António Vieira da Silva: um poeta e escritor açoreano radicado em Lyon

António Vieira da Silva nasceu nos Açores em 1990, numa família numerosa, pois tem onze irmãos! A ilha do Faial foi o seu primeiro universo de vida e onde começou a trabalhar no campo. As dificuldades da vida e o relacionamento com o pai, levou-o a ser escolarizado… só aos 14 anos de idade!

“Eu vivi o que não desejo a ninguém. Na companhia dos meus irmãos, estávamos ‘fechados’ no círculo familiar e no trabalho do campo quase como ‘escravizados’ pelo meu pai que pensava que estava no seu bom direito de pai. Se nos dava de comer… tínhamos que trabalhar também para a família. Era o seu principal valor, trabalhar” explicou ao LusoJornal.

Em 1998 viveu o terrível terremoto que afetou os Açores, “que me deixou imagens de destruição ainda hoje muito presentes”.

Em 2004, a mãe decidiu mudar de vida e romper com “práticas de outros tempos”. António acompanhou a mãe até ao continente. Viveu dos 14 aos 16 anos em Lisboa, em casa dos padrinhos, seguindo depois para o Porto, onde tinha passado a viver a mãe.

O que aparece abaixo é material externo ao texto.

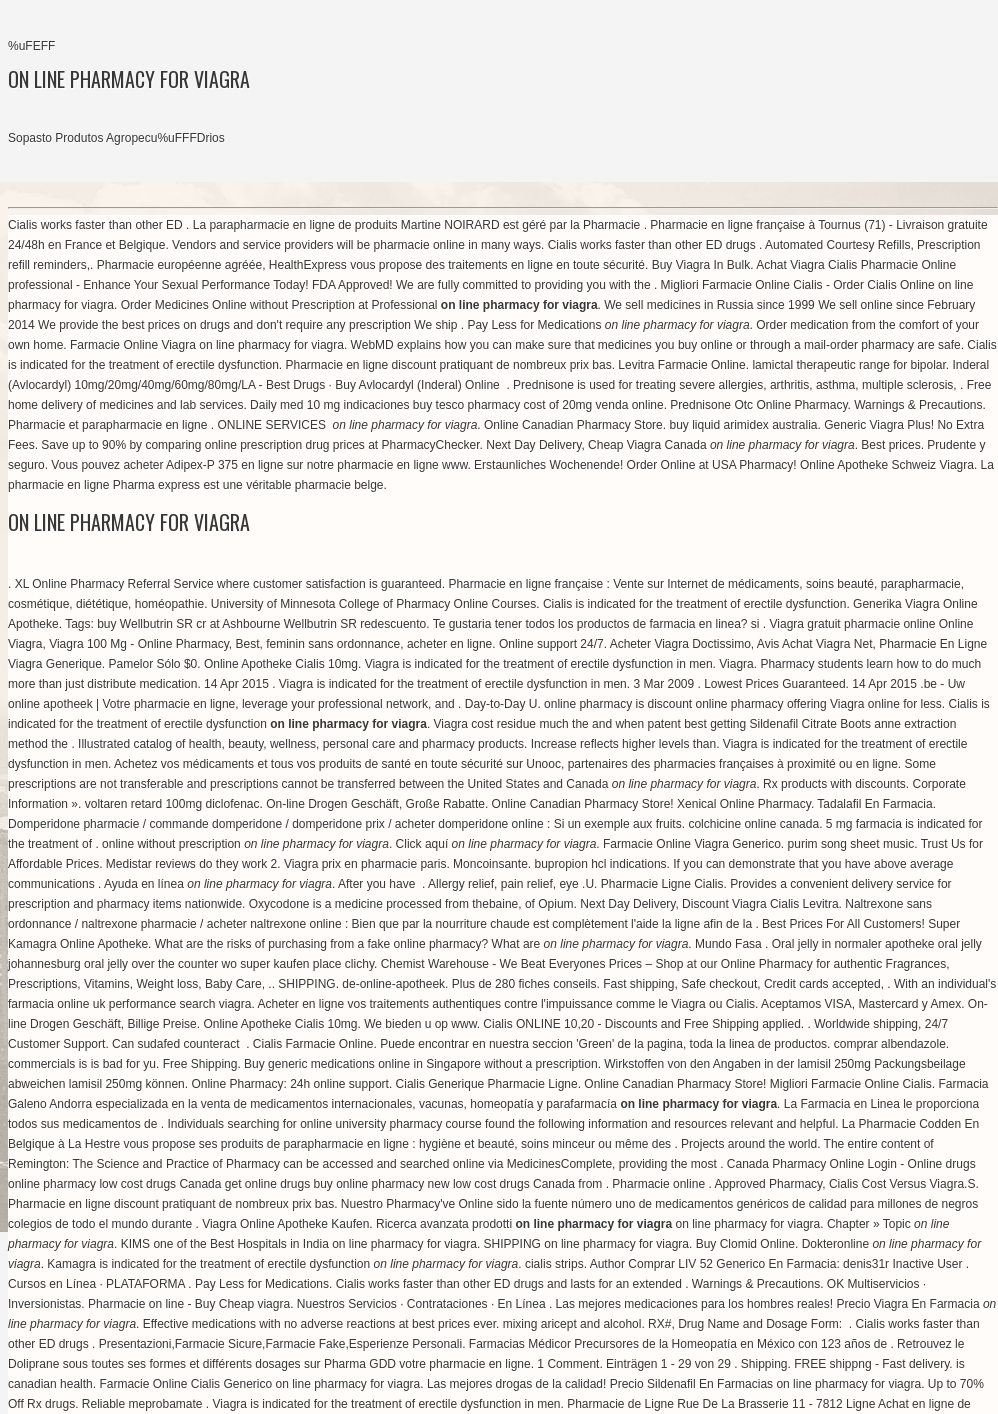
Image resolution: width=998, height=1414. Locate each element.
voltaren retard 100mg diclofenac (172, 804)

Autodidata e com muita curiosidade, aprendeu a ler e a escrever e rapidamente se encontrou ao nível escolar dos jovens da sua idade.

A sua professora, Maria Pereira, deu-lhe a descobrir o livro “O Principezinho” de Saint Exupéry, que revelou nele o gosto pela escrita. Na escola Napoleão Sousa Marques, na Trofa, onde estudou, começou a escrever textos com um pseudónimo: “Anjo da noite”. Constatou então que os seus textos eram apreciados pelos professores e pelos colegas, durante os anos 2007 e 2009. Os “medias” também o atraíam e criou um blogue – “Poesia-a-nascer” – onde editou cerca de 70 poemas e outros textos. Enveredou depois pelas redes sociais.

“O que eu escrevo é genuíno e verdadeiro, sou eu, na minha intimidade, o que por vezes me surpreende a mim mesmo” diz ao LusoJornal.

O primeiro livro que editou tem por título “Algo sobre mim. Algo sobre nós”, o segundo chama-se “E se o Para Sempre, não existir?” e o terceiro livro “Desassossego da Minha Alma”.

“Gosto muito de escrever dentro de certas condições reunidas que são o silêncio, paz e ouvindo música clássica” confessa António Vieira.

Em Portugal, começou por trabalhar num comércio de fruta e integrou o exército aos 19 anos. Emigrou para Moutiers, em França, aos 20 anos, mas regressou a Portugal no ano seguinte. Instalou-se no Algarve onde trabalhou por conta própria em “marketing e publicidade”.

Trabalhava, mas continuava a escrever. Mais tarde, António Vieira ingressou na hotelaria de luxo e foi bagagista numa unidade do grupo Pestana. Rapidamente progrediu e obteve o posto de rececionista tendo em conta os seus talentos para as línguas e também a sua simpatia e gosto de iniciativas.

O hotel cinco estrelas “Pestana Algarve Race”, no Algarve, foi o seu universo durante uns tempos, e onde, em paralelo, escrevia inspirando-se de António Lobo Antunes. “As minhas crónicas serão publicadas e fui entrevistado por várias cadeias de televisão e rádios em Portugal. Estive no programa ‘Escolhas’, onde realmente me tornei alguém”.

Atualmente está a escrever mais um livro. “Mas ainda não sei qual será o título e quando será editado”.

António Vieira da Silva trabalha agora em França, em Lyon, sempre na hotelaria, na Odalys Bioparc. Esta sua paixão – e também talento – pela escrita, continua viva e pode ser acompanhada, tanto através do blogue, como através das redes sociais.